工房では、ホルーゲルのハンマーの第一整音(下刺しとファイリング)をしました。
第一整音(下差しとファイリング)は、ピアノの発声を良くするために重要な作業の一つです。
ハンマーフェルトは、フェルトで出来ているとはいえ、フワフワな状態ではありません。
堅く作られたフェルトの塊は強い圧力によってハンマーウッドに接着されています。
発声を良くするために、最適な弾力を作らなくてはなりません。新しいハンマーは、メーカーや種類にもよりますが、堅い場合がほとんどす。

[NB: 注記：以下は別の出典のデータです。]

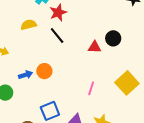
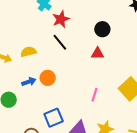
yellow semicircle: (29, 25) -> (28, 52), moved
black circle: (113, 38) -> (102, 29), moved

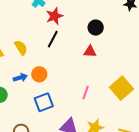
black line: (60, 42) -> (53, 39), turned 66
yellow semicircle: (28, 52) -> (21, 48), turned 70
blue square: (54, 118) -> (44, 102), moved

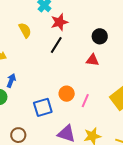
yellow semicircle: (21, 48) -> (25, 30), moved
orange circle: (39, 74) -> (67, 94), moved
blue arrow: (20, 78) -> (11, 81), moved, turned -56

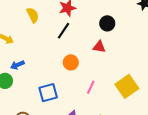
blue arrow: (11, 81) -> (17, 65), turned -136
orange circle: (67, 94) -> (71, 62), moved

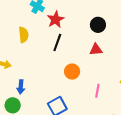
yellow semicircle: (33, 15) -> (24, 35), turned 35
blue arrow: (17, 65) -> (21, 87), turned -48

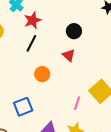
red triangle: (96, 49) -> (69, 55), turned 40
pink line: (97, 91) -> (77, 103), moved

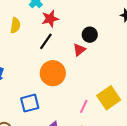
red triangle: (69, 55) -> (79, 50), moved, turned 32
orange circle: (42, 74) -> (53, 73), size x1.6

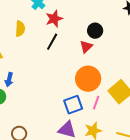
orange circle: (53, 73) -> (88, 79), moved
blue square: (30, 103) -> (73, 105), moved

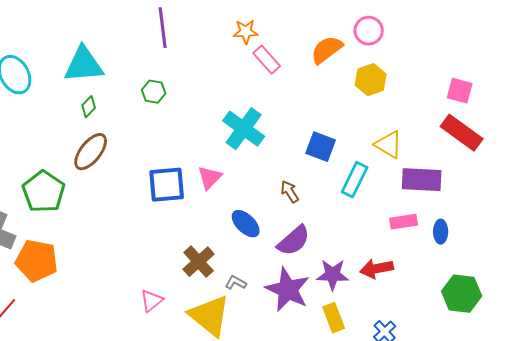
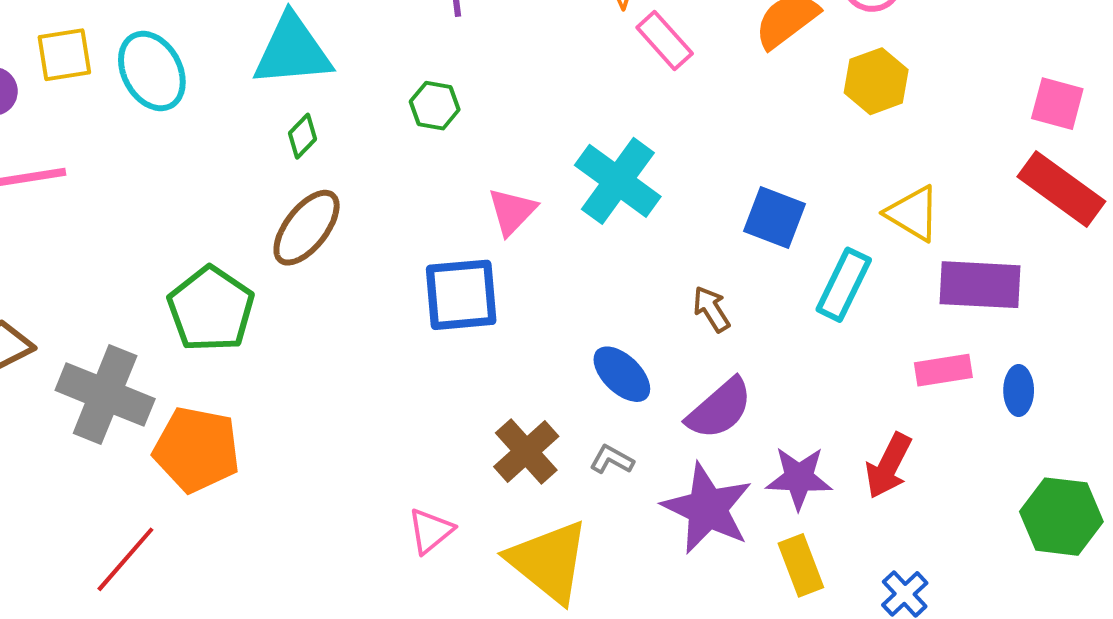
pink triangle: (210, 178) -> (512, 211), moved
red arrow: (377, 269) -> (888, 466), turned -52
gray L-shape: (236, 283) -> (612, 460), moved

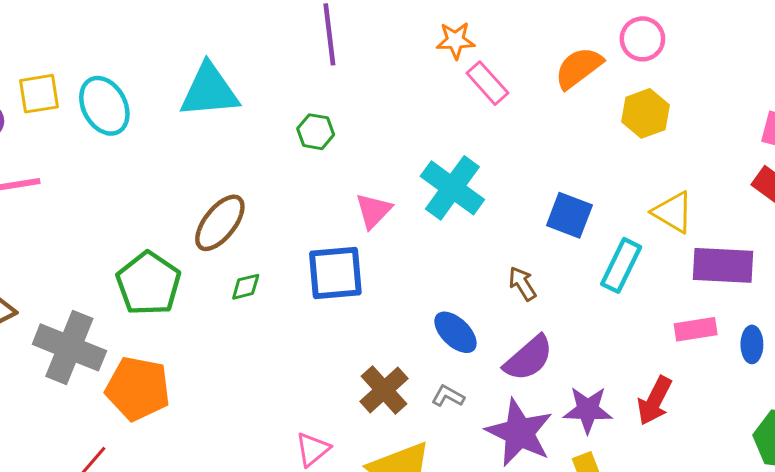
green diamond: (302, 136) -> (246, 287), moved, turned 32

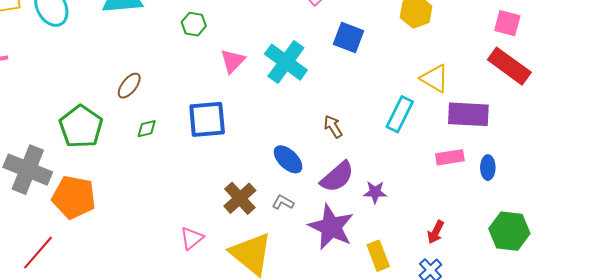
pink triangle: (373, 211) -> (233, 61), moved
blue square: (569, 215) -> (348, 37), moved
brown ellipse: (220, 223) -> (129, 86), size x0.7
red arrow: (655, 401) -> (436, 232), moved, size x0.7
purple star: (588, 410) -> (375, 192), moved, size x0.7

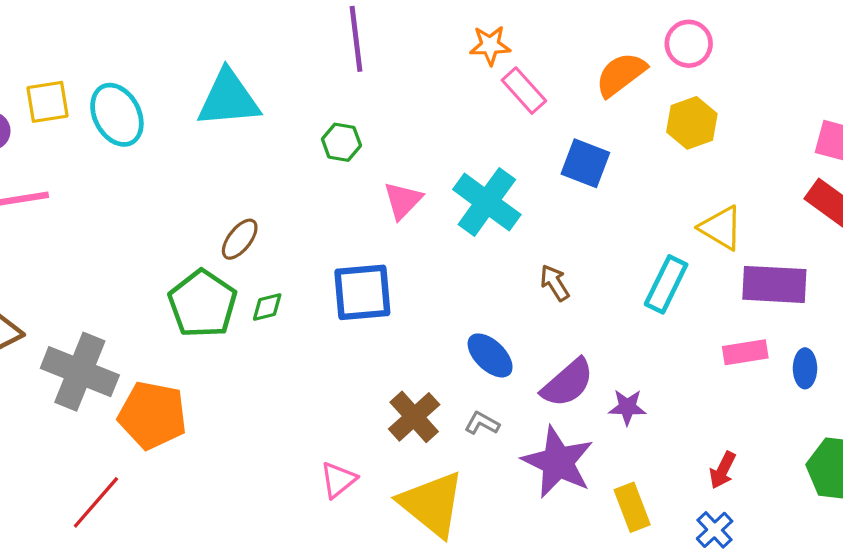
green pentagon: (81, 127) -> (203, 304), moved
brown arrow: (333, 127) -> (555, 283), moved

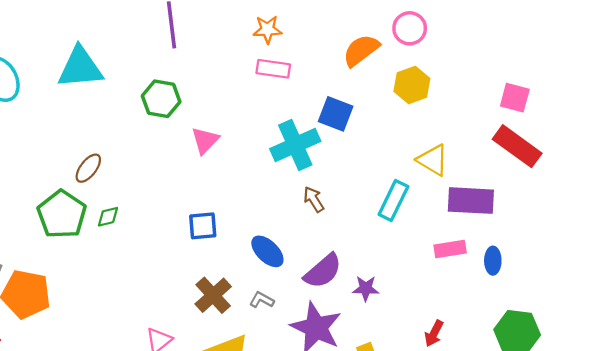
pink rectangle: (524, 91) -> (273, 69), moved, turned -40
green hexagon: (341, 142) -> (161, 99), size x1.4
cyan cross: (487, 202) -> (295, 145), moved, turned 30
blue square: (362, 292) -> (203, 226), moved, size x0.7

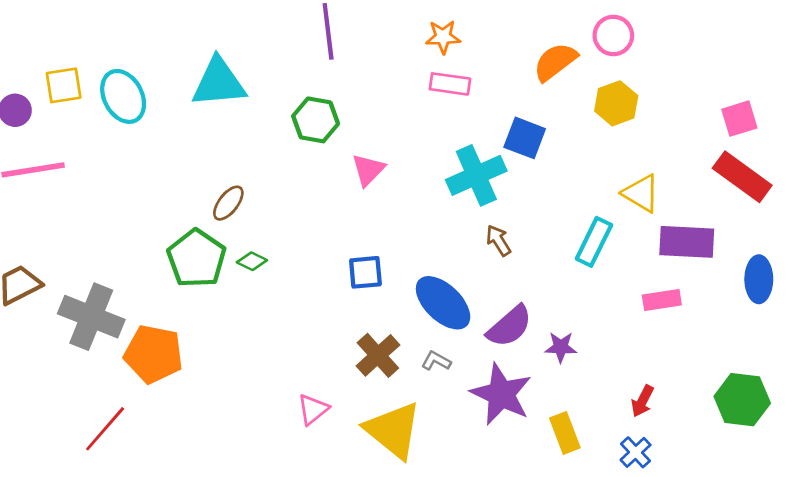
pink square: (515, 98) -> (739, 119), turned -32
green diamond: (108, 217) -> (252, 261), turned 40
blue ellipse: (267, 251) -> (443, 303), size x1.4
blue ellipse: (493, 261) -> (759, 279), moved, size x1.4

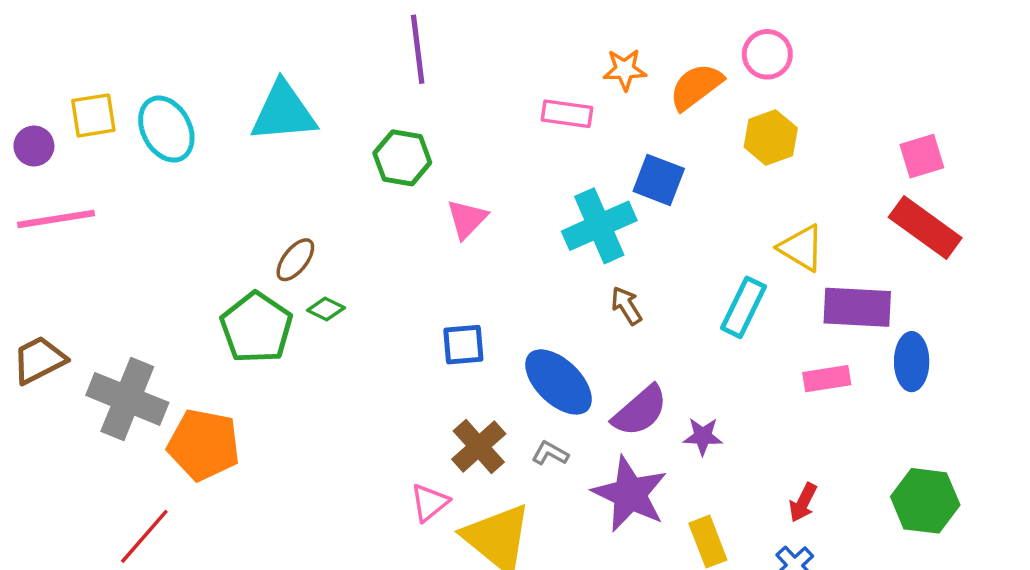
orange star: (443, 37) -> (625, 70), moved
green diamond: (252, 261) -> (326, 309), moved
blue ellipse: (759, 279) -> (912, 362), moved
pink triangle: (313, 409) -> (429, 502), moved

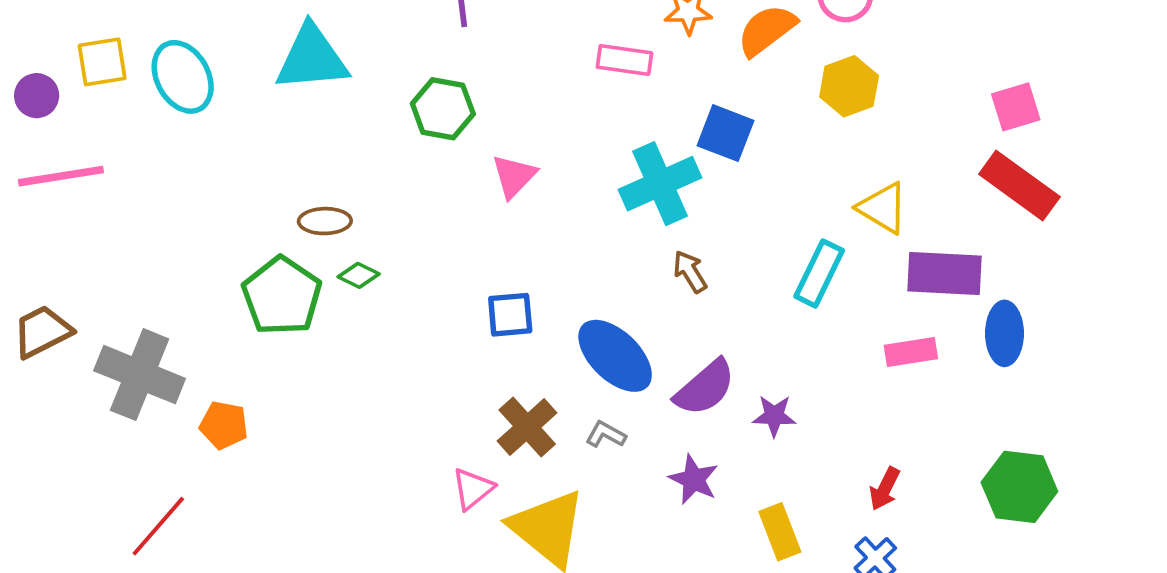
brown ellipse: (295, 260) -> (325, 221), turned 51
orange pentagon: (204, 445) -> (224, 425), size x0.6
purple star: (630, 494) -> (694, 479), size x0.6

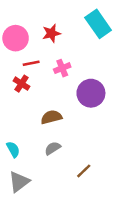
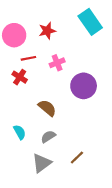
brown semicircle: (51, 117) -> (47, 108), turned 54
cyan semicircle: (13, 149) -> (20, 132), moved
gray triangle: (19, 182) -> (42, 163), moved

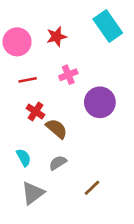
red line: (28, 58) -> (28, 80), moved
red cross: (20, 77) -> (35, 112), moved
gray triangle: (42, 163) -> (33, 193), moved

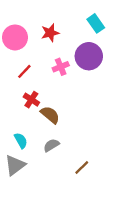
cyan rectangle: (108, 26) -> (96, 23), size x0.7
red line: (28, 80) -> (24, 71), turned -35
purple circle: (100, 102) -> (89, 56), moved
gray triangle: (33, 193) -> (15, 165), moved

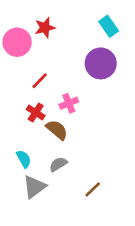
red star: (50, 33) -> (45, 28), moved
pink cross: (61, 67) -> (69, 103), moved
red line: (24, 71) -> (40, 81), moved
gray triangle: (15, 165) -> (34, 187), moved

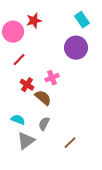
red line: (40, 81) -> (19, 60), moved
cyan semicircle: (24, 159) -> (18, 120), turned -40
gray semicircle: (58, 164) -> (44, 124), turned -32

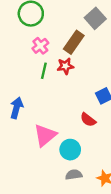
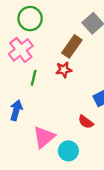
pink cross: (40, 46) -> (21, 50), moved, size x1.5
green line: (44, 71) -> (34, 78), moved

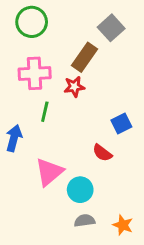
pink cross: (21, 50) -> (35, 73), moved, turned 35
green line: (34, 78) -> (45, 112), moved

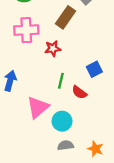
red star: (74, 87) -> (53, 49), moved
green line: (45, 112) -> (61, 81), moved

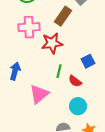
red star: (53, 49) -> (52, 43), size x1.5
cyan circle: (62, 121) -> (78, 106), moved

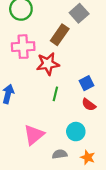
red semicircle: (75, 81) -> (89, 105), moved
pink triangle: (39, 94) -> (34, 135), moved

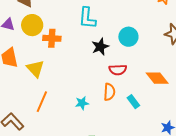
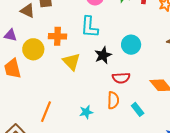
yellow circle: (32, 25) -> (33, 49), moved
orange cross: (52, 38) -> (57, 36), moved
yellow triangle: (35, 69) -> (71, 62), moved

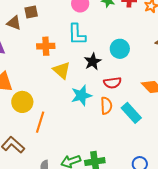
yellow circle: (33, 49) -> (22, 102), moved
cyan rectangle: (138, 109) -> (131, 113), size x1.5
cyan star: (86, 112) -> (81, 95), moved, size x1.5

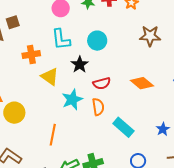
cyan circle: (120, 49) -> (97, 41), moved
cyan rectangle: (131, 113) -> (123, 127), moved
orange line: (40, 122) -> (53, 135), moved

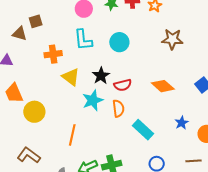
black star: (80, 65) -> (101, 76), moved
blue star: (163, 129) -> (182, 123), moved

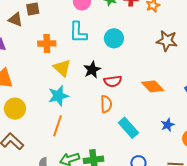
cyan star: (93, 100) -> (58, 96), moved
yellow circle: (34, 112) -> (15, 109), moved

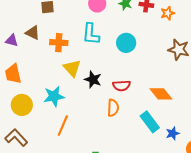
brown triangle: (15, 20) -> (33, 33), moved
black star: (92, 70) -> (93, 79), moved, turned -30
cyan star: (58, 96) -> (54, 96), moved
cyan rectangle: (128, 128) -> (150, 122), moved

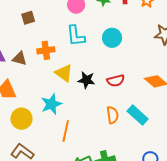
brown triangle: (33, 33) -> (19, 59), moved
orange semicircle: (113, 108) -> (113, 115), moved
cyan rectangle: (150, 122) -> (138, 115), moved

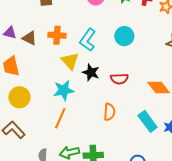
cyan L-shape: (76, 36) -> (88, 40), moved, turned 30
cyan star: (51, 104) -> (64, 90), moved
cyan rectangle: (138, 115) -> (148, 121), moved

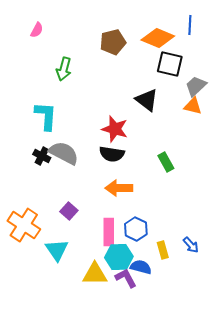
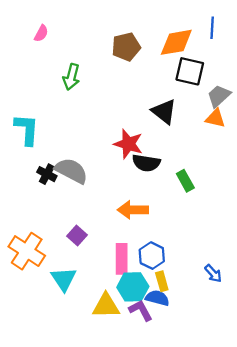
orange diamond: (158, 38) -> (176, 42), turned -32
cyan L-shape: (46, 116) -> (27, 129), moved
black semicircle: (112, 154) -> (146, 163), moved
yellow rectangle: (163, 250) -> (162, 281), moved

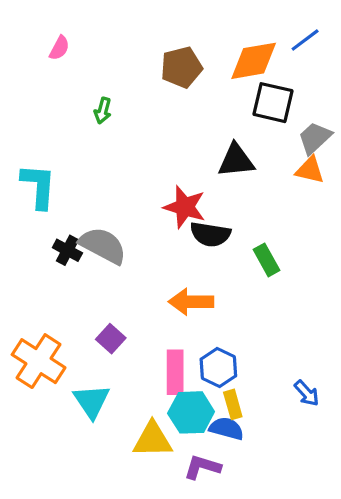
blue line: (212, 28) -> (305, 40), turned 50
green arrow: (71, 77) -> (103, 111), size x0.7
black triangle: (164, 112) -> (236, 160), turned -44
purple L-shape: (141, 310) -> (202, 467), moved, turned -45

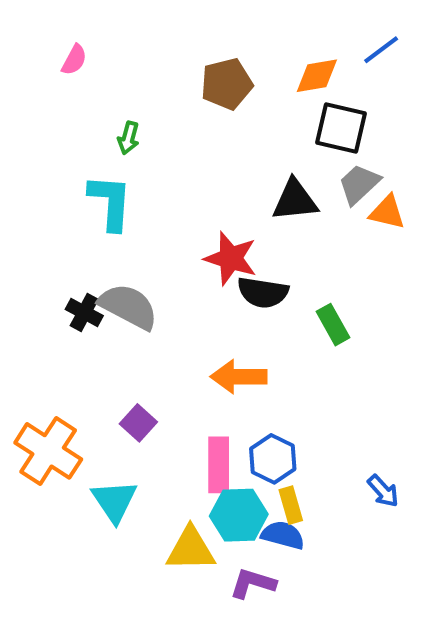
orange diamond: (254, 61) -> (317, 76), size x0.7
gray trapezoid: (315, 138) -> (359, 184), moved
cyan L-shape: (39, 186) -> (110, 202), moved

ハンマーは弦を打つ部品なので、第一整音(下刺しとファイリング)は音にダイレクトに影響します。
特に音のダイナミックレンジを広げます。
因みに音が硬い、柔らかいなど、イントネーションや音色を整えるのは第二整音以降で詰めます。
本来、整音作業は音作りの作業のため、全ての部品が揃い、調律と整調が終わってから行うのが望ましいですが、全てついた状態での下刺し作業は困難という事と、フェルトの表面をむく必要があるので、親方の経験から針刺しの回数や長さ、フェルトのむく量について指示、助言をもらいながら作業を進めました。
下刺し
刺す回数を数えながら、針の角度、長さ、刺す所に注意して刺していきます。
間違えて刺しすぎたり、ハンマーの先端に近いところを刺すと柔らかすぎる音になってしまうので、後が大変です。
刺す回数がわからなくならないように、ぶつぶつ数えながら作業しました。
因みに、ハンマーの先端に近いところは、音を聴いてから刺していくので、この段階ではやりません。
ハンマーファイリング
新しいハンマーは、製造時ハンマーの切り口がそのまま残り、ミミが付いている状態です。
なので、そのミミを削りながら形を整形していきます。
左→加工前
右→加工後
ハンマーの打弦する面が斜めに削れていないかに気を付けて行いました。
第一整音は緊張する作業で、長い間集中して行わなければならないので、休憩を取りながら行いました。
次はハンマーを植えていきます。